Святой подвинулся к Шаману, чтобы поинтересоваться, какая нелегкая занесла Печорского на сход, но неожиданно увидел, что тот исчез. Уж не померещилось ли ему часом? Герасим даже привстал на цыпочки, чтобы получше рассмотреть стоящих поодаль, но Аркаши Печорского среди них не было. На том месте, где он только что стоял, топтался положенец из Норильска с жестким погонялом Кнут. Не было Печорского и на аллее. Такое впечатление, что он растворился среди многочисленных крестов. Если на кладбище действительно был Аркаша Печорский, тогда можно объяснить взрывоопасный сюрприз, прицепленный к двери номера Святого.
– Уже год тебя нет с нами, – вышел вперед Барин. – За это время многое изменилось, но мы тебя не забыли, бродяга. – Голос у казначея был глуховатым, чуть надорванным, и, когда он говорил, казалось, что он давится от горя слезами. – Жаль, что ты не можешь видеть, сколько уважаемых людей пришло на твою годовщину.
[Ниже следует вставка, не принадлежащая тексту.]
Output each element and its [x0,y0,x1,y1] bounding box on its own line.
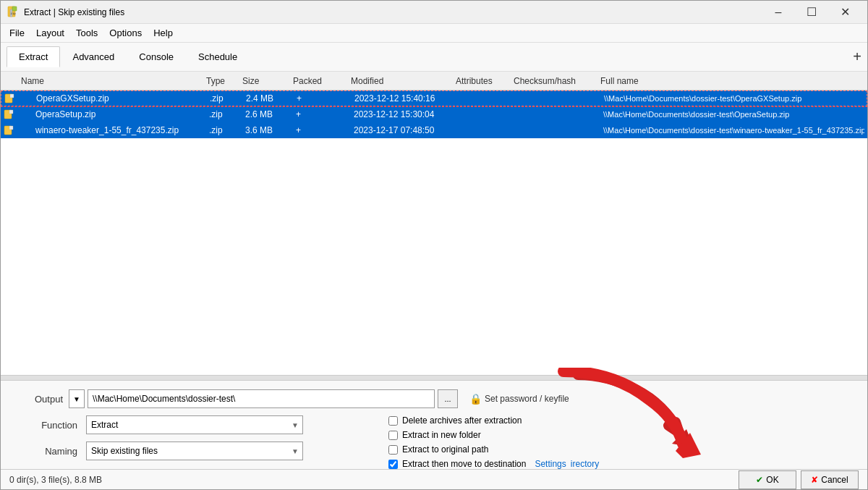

А все потому, что ты правильно жил, по понятиям, а это дано далеко не каждому. Виноваты мы перед тобой, что говорить, не уберегли! Но тех, кто преждевременно оборвал твою жизнь, мы непременно найдем и накажем!
Святому вновь показалось, как в самой середине толпы мелькнул затылок Аркаши Печорского, но, как он ни вглядывался, так ничего больше и не увидел.
С кладбища уходили организованно. Похоже, что Рафа был очень педантичным малым и распланировал предстоящий сход по минутам. Любезные мальчики с накачанными плечами ненавязчиво напоминали о том, что продолжение будет проходить в одном из банкетных залов гостиницы.
Напоминание было встречено с пониманием. Колонна с включенными ближними фарами растянулась на добрые полтора километра, и растерянные автоинспектора, принимая ее за правительственный кортеж, немедленно давали «зеленую улицу».
Банкетный зал соответствовал предстоящему торжеству. Изысканность убранства, белоснежные скатерти, сверкающие от обилия света столовые приборы, переливающееся стекло. Без сомнения, здесь поработала целая команда дизайнеров. Водки на столах не было. Все это потом. Прежде всего дело.
Расселись по привязанности, с улыбкой попирая протокол, установленный ранее Рафой. Центральный стол оставался пуст, это для организатора и тех, кому предстоит вести сход. Два сдвинутых стола заняли вперемежку долгопрудненские и балашихинские законные; напротив – одиннадцать воров из Москвы держались могучей кучкой, как будто выросли в одних яслях и питались из одних тарелок. Но многим из присутствующих было известно, что они никак не могут поделить крупный гостиничный комплекс в центре столицы и отношения их осложнились настолько, что они готовы были порезать друг друга столовыми приборами. Но внешне все выглядело вполне благочинно, как в церкви во время службы. У противоположной стены, сбившись в клубы по землячеству, сидели свердловчане и челябинцы, облюбовав дальние столы, под высокими бра расположились тюменцы и пять воров с Дальнего Востока.